■ EXERCISE REQUIREMENTS
Copy every record exactly. Nothing may be skipped.

(Saved entries)
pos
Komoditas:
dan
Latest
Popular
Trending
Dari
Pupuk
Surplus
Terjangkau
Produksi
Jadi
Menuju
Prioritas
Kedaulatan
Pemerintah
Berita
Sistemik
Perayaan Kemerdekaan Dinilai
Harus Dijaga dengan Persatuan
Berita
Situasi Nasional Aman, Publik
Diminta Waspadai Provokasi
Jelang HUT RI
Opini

■ OUTPUT OF THE EXERCISE
pos
Komoditas:
dan
Latest
Popular
Trending
Dari
Pupuk
Surplus
Terjangkau
Produksi
Jadi
Menuju
Prioritas
Kedaulatan
Pemerintah
Berita
Sistemik
Perayaan Kemerdekaan Dinilai
Harus Dijaga dengan Persatuan
Berita
Situasi Nasional Aman, Publik
Diminta Waspadai Provokasi
Jelang HUT RI
Opini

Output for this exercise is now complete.